Judicious use of opioids justified in COPD: expert

COPD

By Tony James

3 Dec 2015

There is an urgent need to dispel myths about the risks of using regular low-dose opioids in patients with COPD, according to Adelaide palliative care physician Professor David Currow and his colleagues.

Writing to the British Journal of Clinical Pharmacology in response to a Canadian study that claimed to identify safety concerns from over-prescribing, Professor Currow said the judicious use of opioids is justified.

“To preclude their use would continue to condemn a large population to poor symptom control,” he said.

The Canadian study analysed an Ontario database and found that 68% of community-dwelling patients with COPD had been treated with opioids during the 10-year observation period.

The figure was 54% in long-term care residents, who also received multiple dispensing (9%), dispensing for more than 30 days duration (up to 20%) and early refills (24%).

The Canadian researchers acknowledged that opioids could reduce dyspnoea in advanced COPD but said they could also predispose to negative respiratory outcomes and were associated with well-known side effects including falls and fractures, dizziness, delirium, somnolence, constipation, nausea and vomiting.

“The authors imply in this paper that disasters await clinicians who prescribe opioids in people with COPD for symptom relief,” Professor Currow said.

“The paper refers to ‘significant risks’ when the data presented and references cited are non-randomised studies that describe observed ‘associations’ only.

“The data presented…do not support the authors’ conclusion that ‘potential safety concerns are raised by the degree and pattern of new opioid use’ in people with COPD.”
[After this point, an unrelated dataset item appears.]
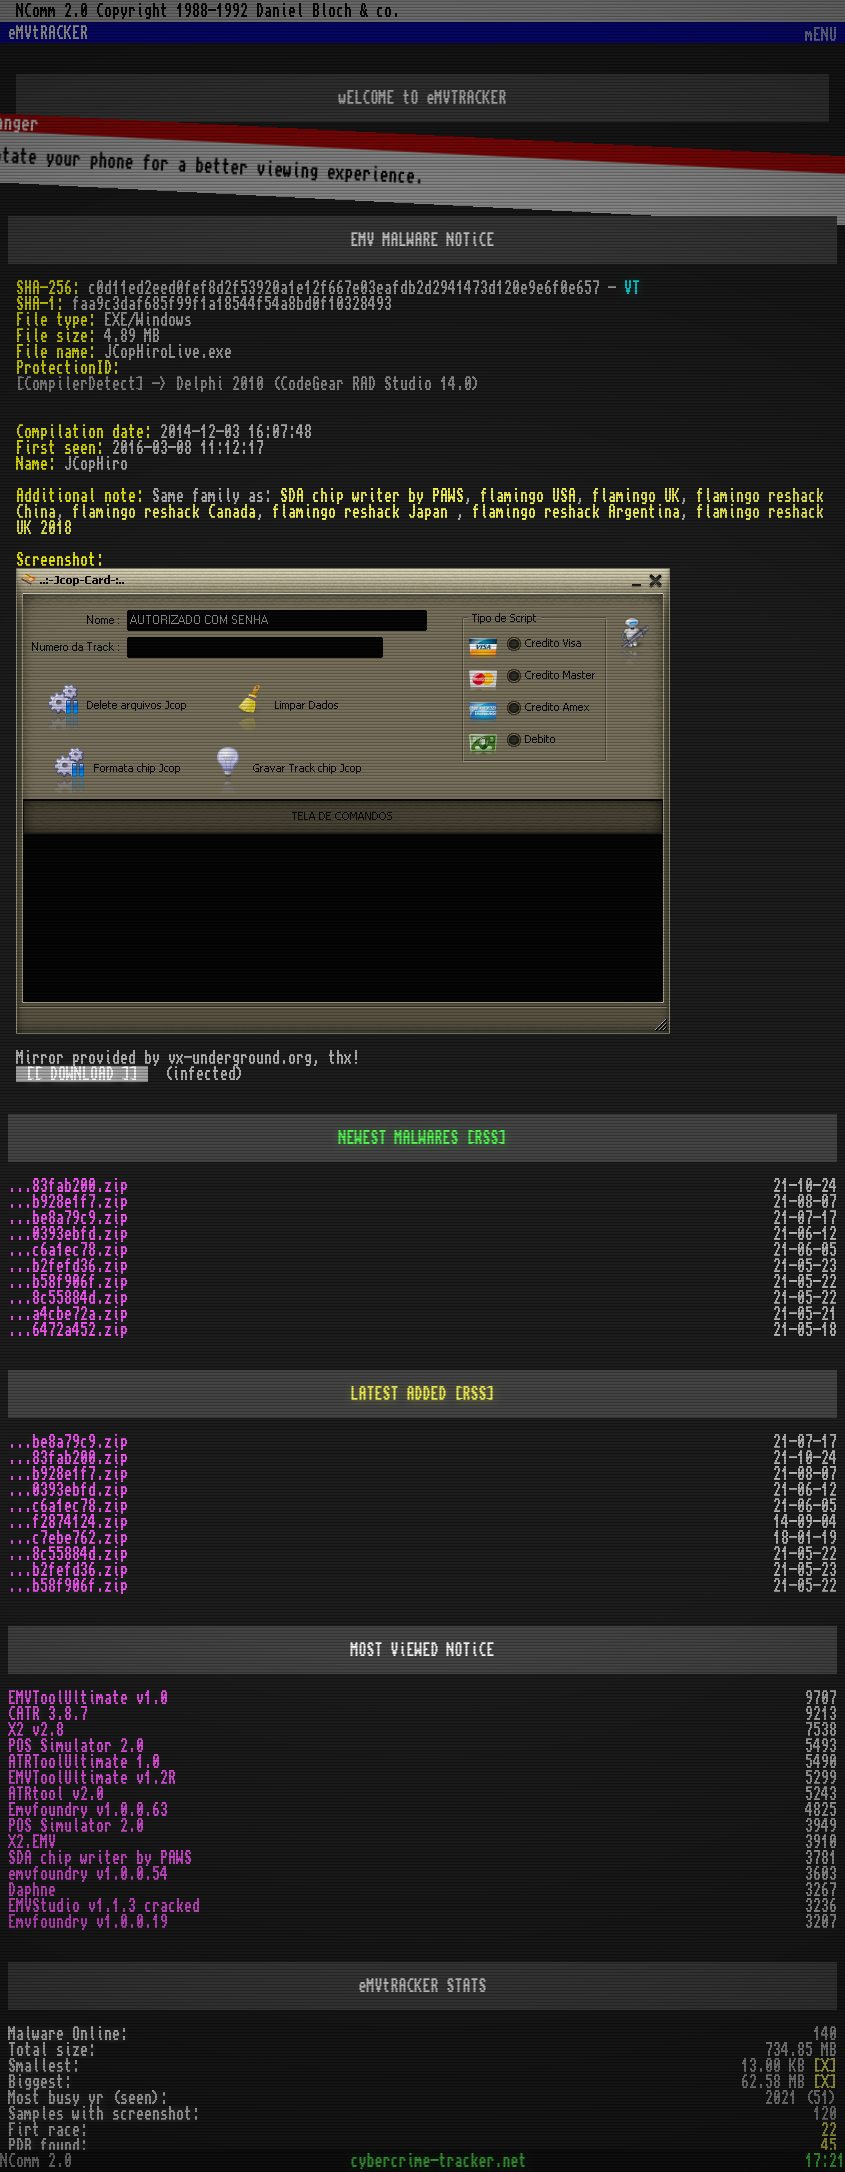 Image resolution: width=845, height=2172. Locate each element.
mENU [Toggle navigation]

There was no discussion in the paper of the potential costs of avoiding opioids, such as increased exacerbations and more ED presentations.

“More than 90% of people with advanced COPD have breathlessness at rest or on minimal exertion and between one-third and two-thirds have pain,” Professor Currow said.

“Symptom control is necessary in order to avoid a range of morbidities. Having long term, uncontrolled pain or breathlessness is a cause of significant suffering, and is intolerable when, for example, evidence supports the effective and safe use of regular low dose sustained release morphine for chronic refractory breathlessness.”

More work is needed to define who will benefit most, and safely, from opioids in COPD and to ensure that it becomes a registered treatment for chronic refractory breathlessness, he concluded.